Extract precisely the lines that run from the line containing "Mariusza Grabowskiego, w którym" to the end of the records below, with both ends included and pictures omitted.

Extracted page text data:
....

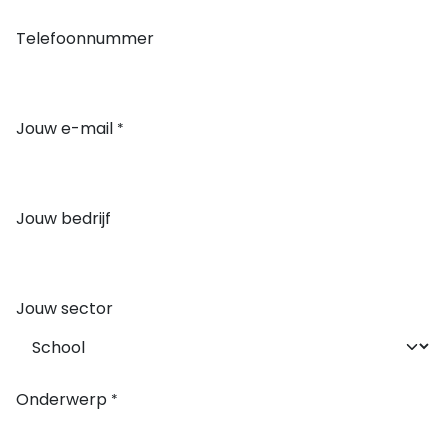
Telefoonnummer
Jouw e-mail
*
Jouw bedrijf
Jouw sector
Onderwerp
*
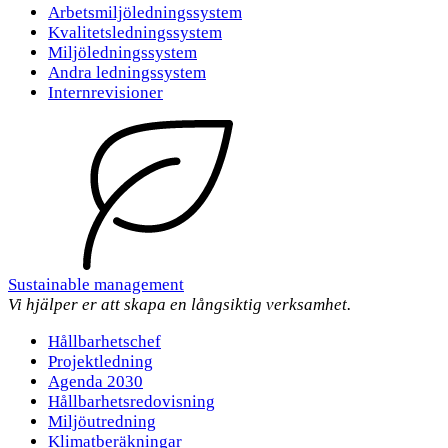
Arbetsmiljöledningssystem
Kvalitetsledningssystem
Miljöledningssystem
Andra ledningssystem
Internrevisioner
Sustainable management
Vi hjälper er att skapa en långsiktig verksamhet.
Hållbarhetschef
Projektledning
Agenda 2030
Hållbarhetsredovisning
Miljöutredning
Klimatberäkningar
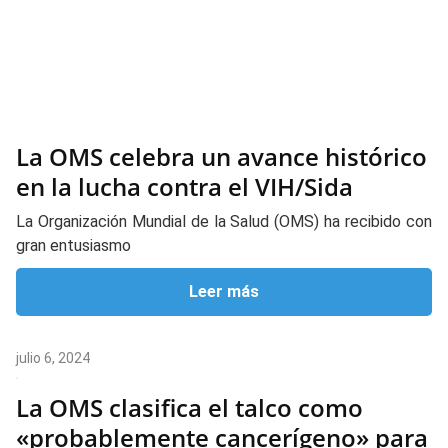
La OMS celebra un avance histórico
en la lucha contra el VIH/Sida
La Organización Mundial de la Salud (OMS) ha recibido con
gran entusiasmo
Leer más
julio 6, 2024
La OMS clasifica el talco como
«probablemente cancerígeno» para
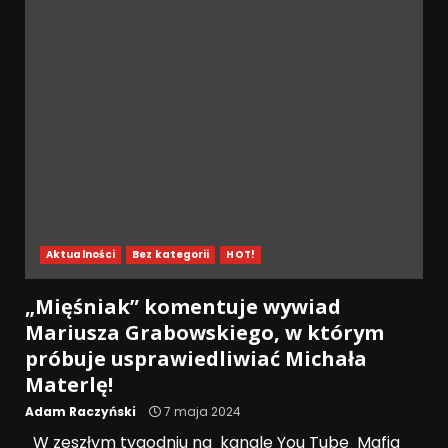
Aktualności
Bez kategorii
HOT!
„Mięśniak” komentuje wywiad
Mariusza Grabowskiego, w którym
próbuje usprawiedliwiać Michała
Materlę!
Adam Raczyński
7 maja 2024
W zeszłym tygodniu na kanale You Tube Mafia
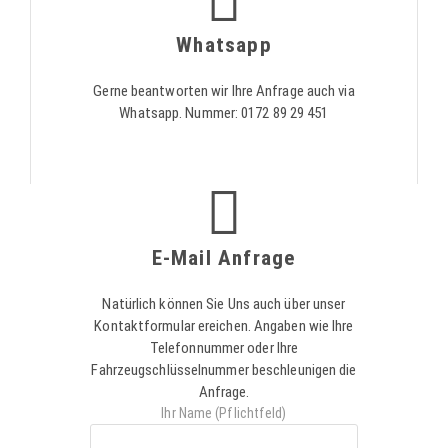
Whatsapp
Gerne beantworten wir Ihre Anfrage auch via
Whatsapp. Nummer: 0172 89 29 451
E-Mail Anfrage
Natürlich können Sie Uns auch über unser
Kontaktformular ereichen. Angaben wie Ihre
Telefonnummer oder Ihre
Fahrzeugschlüsselnummer beschleunigen die
Anfrage.
Ihr Name (Pflichtfeld)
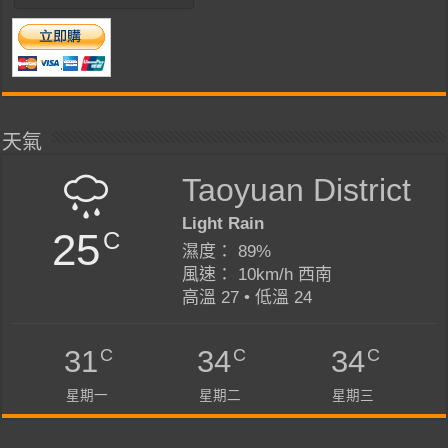
天氣
Taoyuan District
Light Rain
25
C
濕度： 89%
風速： 10km/h 西南
高溫 27 • 低溫 24
C
C
C
31
34
34
星期一
星期二
星期三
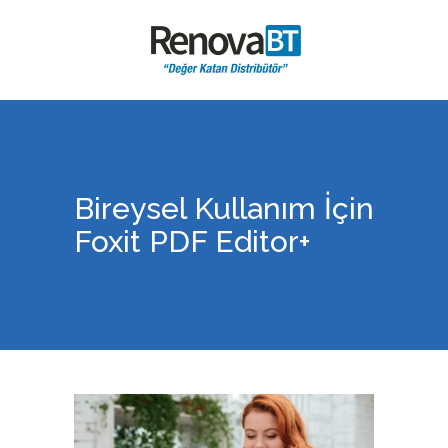
Bireysel Kullanım İçin
Foxit PDF Editor+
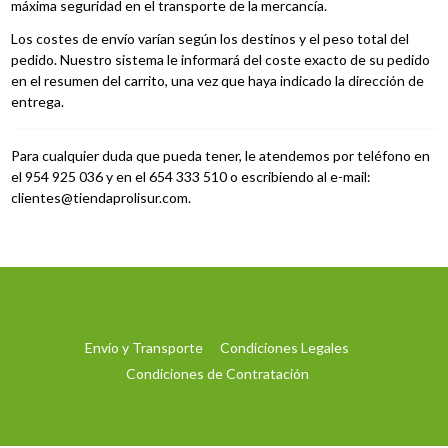
máxima seguridad en el transporte de la mercancía.
Los costes de envío varían según los destinos y el peso total del
pedido. Nuestro sistema le informará del coste exacto de su pedido
en el resumen del carrito, una vez que haya indicado la dirección de
entrega.
Para cualquier duda que pueda tener, le atendemos por teléfono en
el 954 925 036 y en el 654 333 510 o escribiendo al e-mail:
clientes@tiendaprolisur.com
.
Envío y Transporte
Condiciones Legales
Condiciones de Contratación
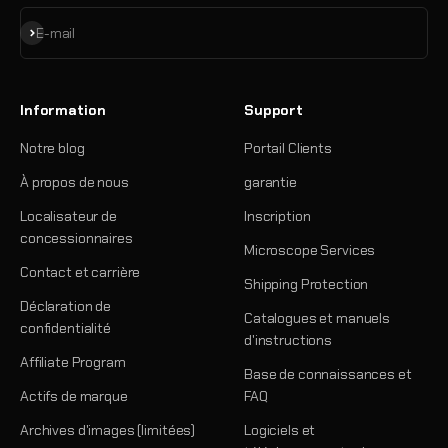
S'inscrire
E-mail
Information
Support
Notre blog
Portail Clients
À propos de nous
garantie
Localisateur de
Inscription
concessionnaires
Microscope Services
Contact et carrière
Shipping Protection
Déclaration de
Catalogues et manuels
confidentialité
d'instructions
Affiliate Program
Base de connaissances et
Actifs de marque
FAQ
Archives d'images (limitées)
Logiciels et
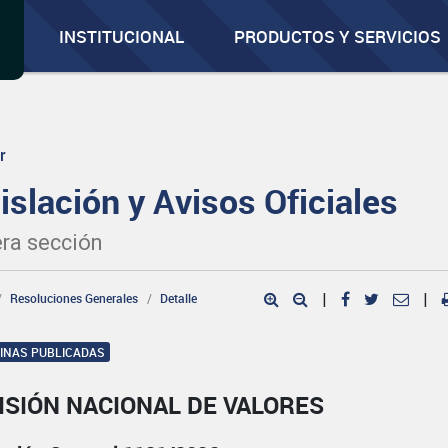
INSTITUCIONAL
PRODUCTOS Y SERVICIOS
r
islación y Avisos Oficiales
ra sección
Resoluciones Generales
Detalle
|
|
GINAS PUBLICADAS
ISIÓN NACIONAL DE VALORES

....

**Task answer:**
Mariusza Grabowskiego, w którym
próbuje usprawiedliwiać Michała
Materlę!
Adam Raczyński
7 maja 2024
W zeszłym tygodniu na kanale You Tube Mafia
Whatsapp
Gerne beantworten wir Ihre Anfrage auch via
Whatsapp. Nummer: 0172 89 29 451
E-Mail Anfrage
Natürlich können Sie Uns auch über unser
Kontaktformular ereichen. Angaben wie Ihre
Telefonnummer oder Ihre
Fahrzeugschlüsselnummer beschleunigen die
Anfrage.
Ihr Name (Pflichtfeld)
天氣
Taoyuan District
Light Rain
25
C
濕度： 89%
風速： 10km/h 西南
高溫 27 • 低溫 24
C
C
C
31
34
34
星期一
星期二
星期三
Bireysel Kullanım İçin
Foxit PDF Editor+
máxima seguridad en el transporte de la mercancía.
Los costes de envío varían según los destinos y el peso total del
pedido. Nuestro sistema le informará del coste exacto de su pedido
en el resumen del carrito, una vez que haya indicado la dirección de
entrega.
Para cualquier duda que pueda tener, le atendemos por teléfono en
el 954 925 036 y en el 654 333 510 o escribiendo al e-mail:
clientes@tiendaprolisur.com
.
Envío y Transporte
Condiciones Legales
Condiciones de Contratación
S'inscrire
E-mail
Information
Support
Notre blog
Portail Clients
À propos de nous
garantie
Localisateur de
Inscription
concessionnaires
Microscope Services
Contact et carrière
Shipping Protection
Déclaration de
Catalogues et manuels
confidentialité
d'instructions
Affiliate Program
Base de connaissances et
Actifs de marque
FAQ
Archives d'images (limitées)
Logiciels et
INSTITUCIONAL
PRODUCTOS Y SERVICIOS
r
islación y Avisos Oficiales
ra sección
Resoluciones Generales
Detalle
|
|
GINAS PUBLICADAS
ISIÓN NACIONAL DE VALORES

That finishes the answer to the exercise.